L’uomo barcolla per la sorpresa e mugola di dolore, poi si precipita nella sua direzione. Lei si affretta a richiudere il battente con una spinta, ma troppo tardi si accorge del braccio armato di coltello che si protende verso il suo corpo. La lama luccica di crudeltà nella notte, poi si avventa sul suo viso e apre un profondo taglio all’altezza del sopracciglio destro. Del sangue caldo e denso prende a sgorgare immediatamente dalla ferita, accecandola dal dolore. Senza curarsi della porta ancora semiaperta, corre per le scale fino a raggiungere la sua camera da letto, il posto più sicuro che le viene in mente. Spalanca la cabina armadio dalle lucide ante a specchio e si fa strada in mezzo ai vestiti fino a raggiungere il pannello scorrevole che cela la cavità lasciata da un antico caminetto.

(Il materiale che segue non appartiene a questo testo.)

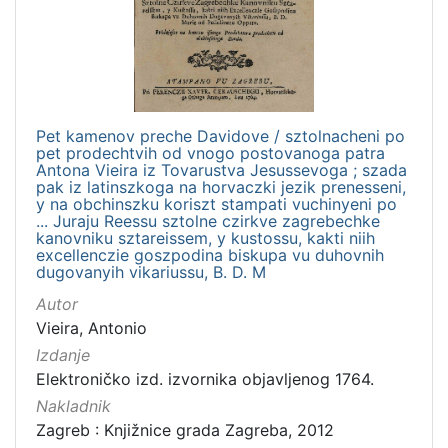
Nakladnička
cjelina
Digitalizirana zagrebačka baština
1
Izdanja zagrebačkih tiskara 17. i 18. stoljeća
1
Pet kamenov preche Davidove / sztolnacheni po
pet prodechtvih od vnogo postovanoga patra
Antona Vieira iz Tovarustva Jesussevoga ; szada
pak iz latinszkoga na horvaczki jezik prenesseni,
[
y na obchinszku koriszt stampati vuchinyeni po
2
... Juraju Reessu sztolne czirkve zagrebechke
]
kanovniku sztareissem, y kustossu, kakti niih
excellenczie goszpodina biskupa vu duhovnih
Vrsta
dugovanyih vikariussu, B. D. M
građe
Autor
knjiga
1
Vieira, Antonio
Izdanje
Elektroničko izd. izvornika objavljenog 1764.
Nakladnik
[
1
Zagreb : Knjižnice grada Zagreba, 2012
]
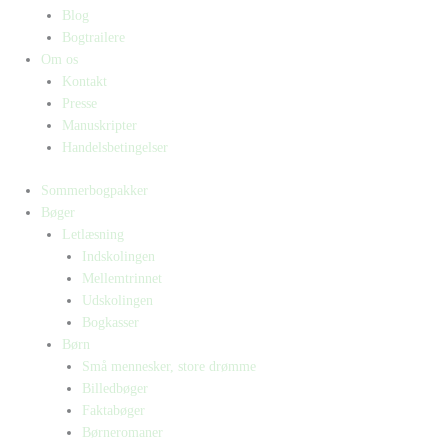
Blog
Bogtrailere
Om os
Kontakt
Presse
Manuskripter
Handelsbetingelser
Sommerbogpakker
Bøger
Letlæsning
Indskolingen
Mellemtrinnet
Udskolingen
Bogkasser
Børn
Små mennesker, store drømme
Billedbøger
Faktabøger
Børneromaner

Ci si rannicchia dentro come un gattino, mentre cerca disperatamente il cellulare per comporre il numero della polizia. Ma sa già ancora prima di mettersi a cercare che è tutto inutile, perché il cellulare è rotolato sullo zerbino nel momento in cui ha svuotato a terra il contenuto dello zaino per cercare le chiavi. Trattiene i singhiozzi, lacrime di terrore le rigano le guance mentre sente i passi pesanti del suo inseguitore che rimbombano lungo il corridoio d’ingresso e il taglio al sopracciglio non accenna a smettere di sanguinare. Il rumore di piatti e porcellane che si frantumano a terra le strazia il cuore, perché in quelle stoviglie un tempo aveva mangiato con le persone che più amava al mondo. In un giorno che pare lontano anni luce da questo momento, in cui si sente un topo in trappola mentre permette a un assassino di distruggere ogni legame che aveva con i pochi bei momenti della sua infanzia. Ma poi ode i passi pesanti risuonare lungo le scale di marmo, e i bei momenti trascorsi assieme alla sua famiglia in quella casa tornano a far parte del passato, un passato avvolto da un’aura dorata dove ancora non erano penetrati sentimenti come il dolore e la paura.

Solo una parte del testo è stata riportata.